Methods: Our group conducted a retrospective chart review at a major Australian cancer centre of premenopausal females aged 18-49 years diagnosed with cancer between 2017 and 2020. Data collected included demographics, cancer diagnosis, treatment(s) received, fertility history, timing and documentation of fertility discussions, referrals to specialist gynaecologists, and fertility outcomes.

Results: A total of 143 patients met inclusion criteria. Only 12.6% had a reproductive health history documented at the first consult, and just over half (58%) had a fertility preservation discussion at some point with their primary haematologist or oncologist. A quarter (25.9%) saw a specialist gynaecologist to discuss fertility preservation options, and 11.2% were offered a referral but declined. Of those with fertility-related outcomes documented, 21.0% had return of menses, 15.4% had >1 oocyte cryopreserved, 9.1% had already completed their families, 9.1% did not want children, 7.7% experienced premature menopause, 2.1% managed a successful pregnancy and birth, 1.4% had embryos cryopreserved, and 1.4% unsuccessfully attempted in vitro fertilisation.
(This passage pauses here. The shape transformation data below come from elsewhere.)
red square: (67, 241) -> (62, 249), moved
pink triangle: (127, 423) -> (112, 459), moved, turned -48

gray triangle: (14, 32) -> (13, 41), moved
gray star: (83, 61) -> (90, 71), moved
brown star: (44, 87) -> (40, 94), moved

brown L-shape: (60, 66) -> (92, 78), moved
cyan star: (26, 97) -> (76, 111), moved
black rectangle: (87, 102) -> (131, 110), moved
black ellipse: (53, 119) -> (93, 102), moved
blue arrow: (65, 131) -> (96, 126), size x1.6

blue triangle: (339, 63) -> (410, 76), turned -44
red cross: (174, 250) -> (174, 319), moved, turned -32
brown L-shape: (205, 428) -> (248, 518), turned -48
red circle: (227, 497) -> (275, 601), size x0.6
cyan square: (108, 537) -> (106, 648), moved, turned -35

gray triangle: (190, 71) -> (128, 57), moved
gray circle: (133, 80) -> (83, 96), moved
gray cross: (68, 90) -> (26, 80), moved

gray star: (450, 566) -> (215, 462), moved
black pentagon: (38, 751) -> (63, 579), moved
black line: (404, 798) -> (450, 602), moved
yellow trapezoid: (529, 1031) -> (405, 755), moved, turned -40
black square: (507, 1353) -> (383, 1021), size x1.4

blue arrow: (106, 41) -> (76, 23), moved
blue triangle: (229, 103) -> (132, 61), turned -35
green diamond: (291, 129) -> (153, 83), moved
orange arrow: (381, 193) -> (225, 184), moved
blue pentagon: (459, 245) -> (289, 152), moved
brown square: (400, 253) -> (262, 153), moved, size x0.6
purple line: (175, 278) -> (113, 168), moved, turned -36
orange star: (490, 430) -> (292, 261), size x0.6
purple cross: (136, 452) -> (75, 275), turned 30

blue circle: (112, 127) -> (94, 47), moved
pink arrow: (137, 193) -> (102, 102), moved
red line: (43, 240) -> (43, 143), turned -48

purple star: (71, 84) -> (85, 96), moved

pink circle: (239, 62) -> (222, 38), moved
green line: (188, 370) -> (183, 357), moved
Conclusion: In an Australian major cancer centre only a quarter of women of reproductive age with cancer saw a fertility preservation specialist. Promoting and facilitating reproductive counselling needs to be addressed by better relationships between fertility gynaecologists and oncologists/haematologists, implementation of technology systems ensuring fertility preservation discussions, and improved staff education.